La situazione dell’Italia su questo pilastro è un po’ particolare. Infatti, dal Dashboard generale risulta tra i Paesi che ha pienamente soddisfatto le azioni a carico dei Paesi Membri e in più:

  • rispetto agli aspetti legislativi (CAD, Decreto Crescita 2.0) è pienamente rispondente agli indirizzi europei;
  • il Sistema Pubblico di Connettività – Cooperazione Applicativa (SPC) è certamente uno degli esempi europei di Framework Nazionale di interoperabilità delle pubbliche amministrazioni, progettato sin dall’inizio in quest’ottica;
  • il software open source è pienamente sostenuto dall’attuale legislazione italiana (per ultima, la circolare dell’Agenzia per l’Italia Digitale sulla valutazione comparativa), fino ad essere considerato scelta preferenziale.

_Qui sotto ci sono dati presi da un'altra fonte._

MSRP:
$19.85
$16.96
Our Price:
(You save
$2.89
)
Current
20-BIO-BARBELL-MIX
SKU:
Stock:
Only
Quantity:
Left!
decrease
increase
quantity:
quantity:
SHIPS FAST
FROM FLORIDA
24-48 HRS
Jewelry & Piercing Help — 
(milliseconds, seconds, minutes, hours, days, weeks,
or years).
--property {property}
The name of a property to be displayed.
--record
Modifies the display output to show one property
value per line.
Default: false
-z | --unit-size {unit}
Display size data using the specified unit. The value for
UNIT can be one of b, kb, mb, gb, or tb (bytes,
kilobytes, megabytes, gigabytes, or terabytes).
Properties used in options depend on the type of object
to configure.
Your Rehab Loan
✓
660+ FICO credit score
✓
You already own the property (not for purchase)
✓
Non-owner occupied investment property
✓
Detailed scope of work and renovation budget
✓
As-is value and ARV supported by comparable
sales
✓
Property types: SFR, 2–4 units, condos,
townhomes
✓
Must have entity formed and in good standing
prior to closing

D’altro canto, diverse aree meritano attenzione e interventi:

  • il CAD non è ancora attuato in tutte le sue parti (sia per la mancanza di decreti attuativi, sia per la mancanza di sanzioni sull’attuazione);
  • il SPC è in corso di implementazione, soprattutto per la parte legata alle amministrazioni periferiche e l’interoperabilità è ancora in gran parte un obiettivo da raggiungere;
  • le amministrazioni locali sono molto arretrate rispetto all’infrastruttura complessiva, tanto che il rapporto Assinform 2013 sull’ICT nelle PA riscontrava in quest’area “uno scarso grado di interoperabilità tra i sistemi degli enti della PAL, che rilevano ancora un basso grado di adesione al Servizio Pubblico di Connettività, e tra questi e quelli della PAC; un’elevata frammentazione dei sistemi informativi all’interno delle stesse amministrazioni regionali e centrali, dove permane una logica basata su silos non integrati tra di loro e conseguenti inefficienze e sprechi di risorse.”

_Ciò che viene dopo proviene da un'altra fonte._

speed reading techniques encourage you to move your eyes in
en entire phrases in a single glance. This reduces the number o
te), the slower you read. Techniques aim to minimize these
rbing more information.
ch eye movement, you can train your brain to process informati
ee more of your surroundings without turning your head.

  • l’utilizzo del software open source è ancora a macchia di leopardo (e l’osservatorio CNIPA citato nel rapporto italiano come punto di forza non è più attivo). Nella PA centrale, sempre in base al rapporto Assinform 2013, si è incrementato “all’interno degli Enti, nell’ottica di razionalizzazione dei costi, con una diffusione maggiore in ambito infrastrutturale e middleware (Sistemi Operativi Server e di Rete). Più limitato il ricorso dell’Open Source nelle aree della Posta elettronica, dell’Office Automation, dei Database e delle soluzioni di Security.” Con percentuali molto basse soprattutto in ambito di enti locali proprio sull’Office Automation (30% secondo i dati Netics) dove il vantaggio economico potrebbe essere più alto e il rischio molto ridotto (vedi ad esempio il recente studio su una media città dei Paesi Bassi dove il risparmio sul fronte Office Automation con uso di software Open Source si aggira sul 92%). Inoltre, la diffusione del software Open Source sembra soprattutto dipendente dalla spinta dei tecnici (“i politici facessero la loro parte non lasciando solo ai tecnici decisioni in tal senso” ribadisce Flavia Marzano, esperta di Open Source).

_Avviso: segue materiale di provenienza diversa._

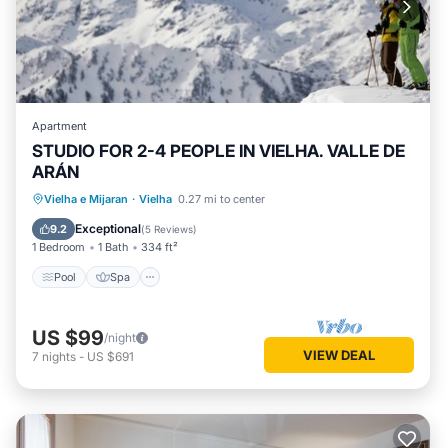
Apartment
STUDIO FOR 2-4 PEOPLE IN VIELHA. VALLE DE
ARÁN
Pool
Spa
Balcony/Terrace
Vielha e Mijaran
·
Vielha
0.27 mi to center
Kitchen
Exceptional
9.2
(
5 Reviews
)
1 Bedroom
1 Bath
334 ft²
Pool
Spa
US $99
/night
VIEW DEAL
7
nights
-
US $691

Lo stato di avanzamento dell’Agenda Digitale Europea sul tema dell’interoperabilità riflette questo approccio, con una focalizzazione prioritaria sul livello normativo e un’attenzione più blanda sugli aspetti di implementazione e di monitoraggio delle misure definite. Da qui deriva un quadro che via via si compone a livello legislativo e si sfuma, fino a perderne i contorni, sul lato attuativo. Fino a chiedersi qual è l’obiettivo concreto europeo che ci si propone di raggiungere sull’interoperabilità dei servizi delle amministrazioni pubbliche (in termini ad esempio di diffusione, di qualità), come si pensa di misurarlo, monitorarlo. E non trovare risposta.